Task details: Find the word "into" in the listing below. Copy every line that has it.
.....
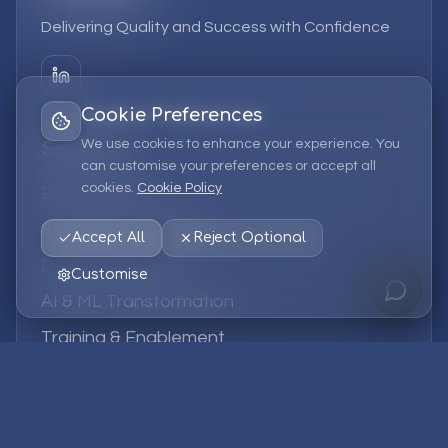
Delivering Quality and Success with Confidence
Cookie Preferences
We use cookies to enhance your experience. You
Services
can customise your preferences or accept all
cookies.
Cookie Policy
EPM Solutions
Strategic Consulting
Accept All
Reject Optional
Data & Analytics
Customise
AI & ML Transformation
Training & Enablement
Managed Services
Company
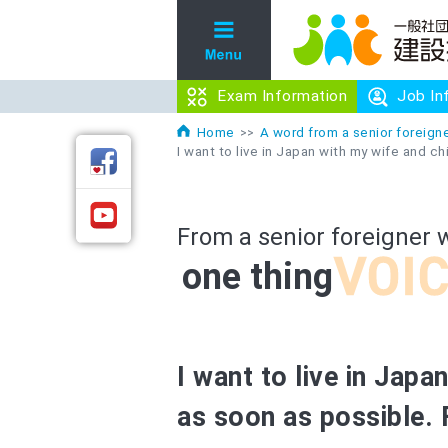
Exam Information
Exam Information
Job In
Job In
Home
A word from a senior foreigne
I want to live in Japan with my wife and ch
From a senior foreigner 
one thing
I want to live in Japa
as soon as possible. 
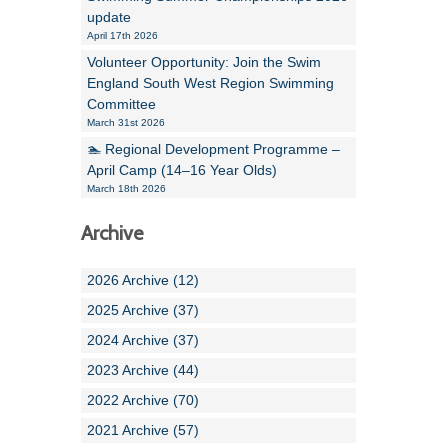
update
April 17th 2026
Volunteer Opportunity: Join the Swim
England South West Region Swimming
Committee
March 31st 2026
🏊 Regional Development Programme –
April Camp (14–16 Year Olds)
March 18th 2026
Archive
2026 Archive (12)
2025 Archive (37)
2024 Archive (37)
2023 Archive (44)
2022 Archive (70)
2021 Archive (57)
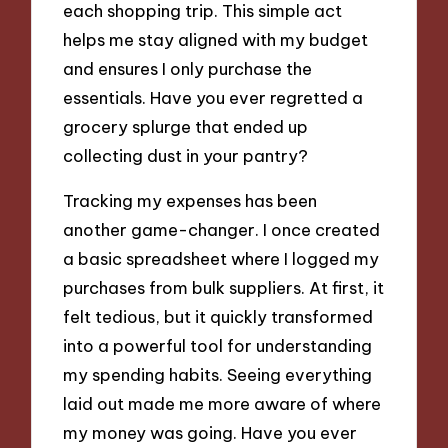
each shopping trip. This simple act
helps me stay aligned with my budget
and ensures I only purchase the
essentials. Have you ever regretted a
grocery splurge that ended up
collecting dust in your pantry?
Tracking my expenses has been
another game-changer. I once created
a basic spreadsheet where I logged my
purchases from bulk suppliers. At first, it
felt tedious, but it quickly transformed
into a powerful tool for understanding
my spending habits. Seeing everything
laid out made me more aware of where
my money was going. Have you ever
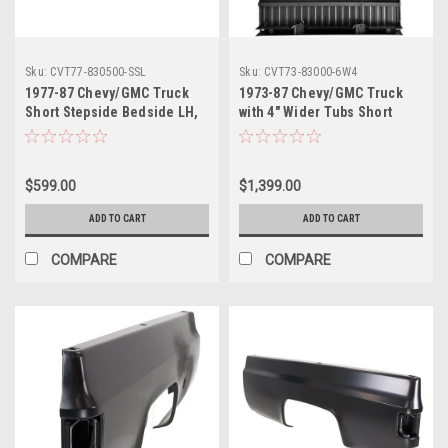
Sku:
CVT77-830500-SSL
Sku:
CVT73-83000-6W4
1977-87 Chevy/GMC Truck
1973-87 Chevy/GMC Truck
Short Stepside Bedside LH,
with 4" Wider Tubs Short
ea.
Fleetside Metal Bed Floor
Complete w/Braces, ea.
$599.00
$1,399.00
ADD TO CART
ADD TO CART
COMPARE
COMPARE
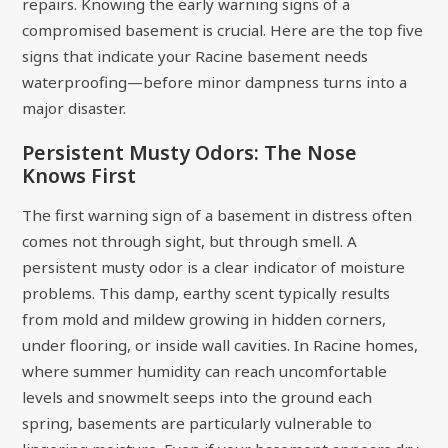
repairs. Knowing the early warning signs of a
compromised basement is crucial. Here are the top five
signs that indicate your Racine basement needs
waterproofing—before minor dampness turns into a
major disaster.
Persistent Musty Odors: The Nose
Knows First
The first warning sign of a basement in distress often
comes not through sight, but through smell. A
persistent musty odor is a clear indicator of moisture
problems. This damp, earthy scent typically results
from mold and mildew growing in hidden corners,
under flooring, or inside wall cavities. In Racine homes,
where summer humidity can reach uncomfortable
levels and snowmelt seeps into the ground each
spring, basements are particularly vulnerable to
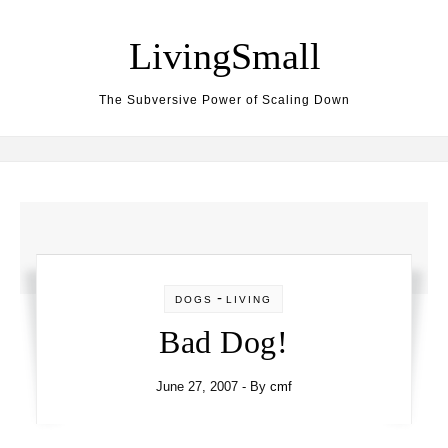
Skip to content
LivingSmall
The Subversive Power of Scaling Down
-
DOGS
LIVING
Bad Dog!
June 27, 2007
- By
cmf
.....
Exercise response:
into a powerful tool for understanding
waterproofing—before minor dampness turns into a
levels and snowmelt seeps into the ground each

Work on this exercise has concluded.